As the former capital of Byzantium, old Constantinople was an important center of the Christian religion that at one stage even threated to topple Rome. Despite the hundreds of years that have passed during that time, many Christian and iconic buildings are still standing, to include: Greek Orthodox Patriarchate of Istanbul, global headquarters of the Greek Orthodox Church; Hagia Sophia Museum, UNESCO World Heritage Site dating to 360 that evolved from Orthodox Church to Mosque to world-renowned museum; St. Savior in Chora, with elaborate mosaics depicting many significant religious events; Hagia Eirene, located inside the Topkapi Palace complex, is the first Christian church in this city; and the House of Virgin Mary, the last home of the Virgin before she died.

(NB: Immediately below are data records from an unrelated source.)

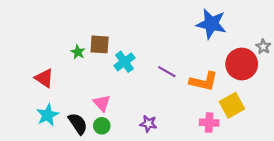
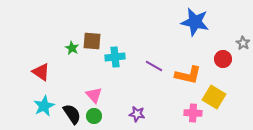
cyan cross: (125, 62) -> (115, 57), turned 30
red circle: (242, 64) -> (223, 59), size x0.6
yellow square: (232, 105) -> (214, 97), turned -30

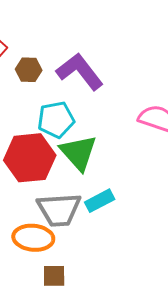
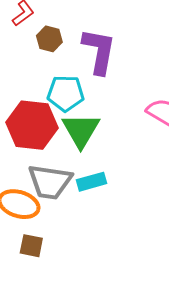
purple L-shape: (80, 71) -> (99, 51), turned 36

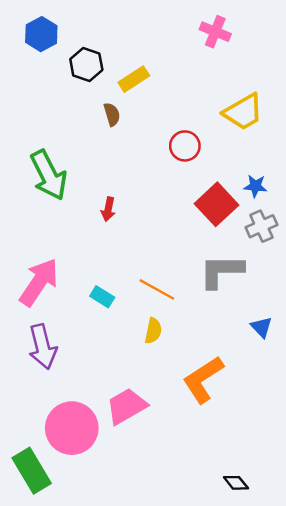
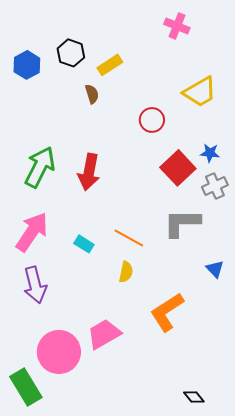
blue hexagon: (41, 34) -> (27, 65), moved
green arrow: (49, 175) -> (40, 167), moved, turned -126
red arrow: (108, 209) -> (89, 172), size x1.8

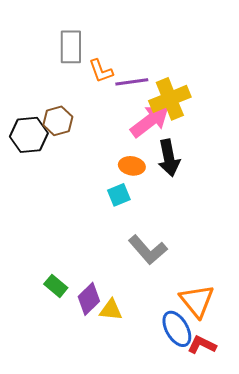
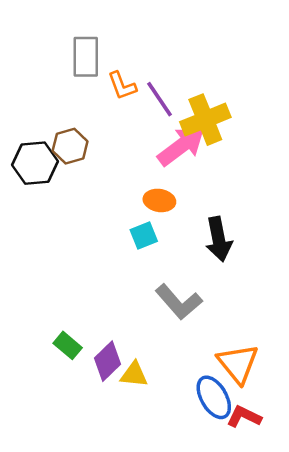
purple line: (132, 82) -> (159, 99), turned 64
black arrow: (169, 158) -> (219, 239), moved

The church of Laodicea is the last of seven churches addressed in Revelation – the one called “lukewarm.” This harsh pronouncement suggests that the Christians at Laodicea wavered in their commitments to the Christian faith. Historical and archaeological items of interest include city ruins, bathhouse arches, herds of sheep, water pipes with calcium deposits and the stadium.



Now known as Iznik, an important Byzantine city where the famous Council of Nicaea was held in 325. The Council, convened by Emperor Constantine I, was the first effort to attain consensus in the Church through an assembly representing all of Christendom. Its main accomplishments were settlement of the divine nature of Christ and His relationship to God, the Nicene Creed and promulgation of early canon law. St. Sophia Cathedral, site of the Second Council of Nicea, the 14th-century Green Mosque and the Iznik Archaeological Museum are top draws for travelers.



Pergamum represents the epitome of Hellenistic culture, traditions and religion in both its pursuits and its very architecture. Early Christians viewed it as a bastion of all that was anathematic to Christian beliefs. In the Book of Revelation, John conveys a message from the risen Christ to seven Christian congregations, including Pergamum, all of which are found in modern Turkey. Christ’s message to the faithful praises them for adhering to their faith while living in the place “where Satan dwells.”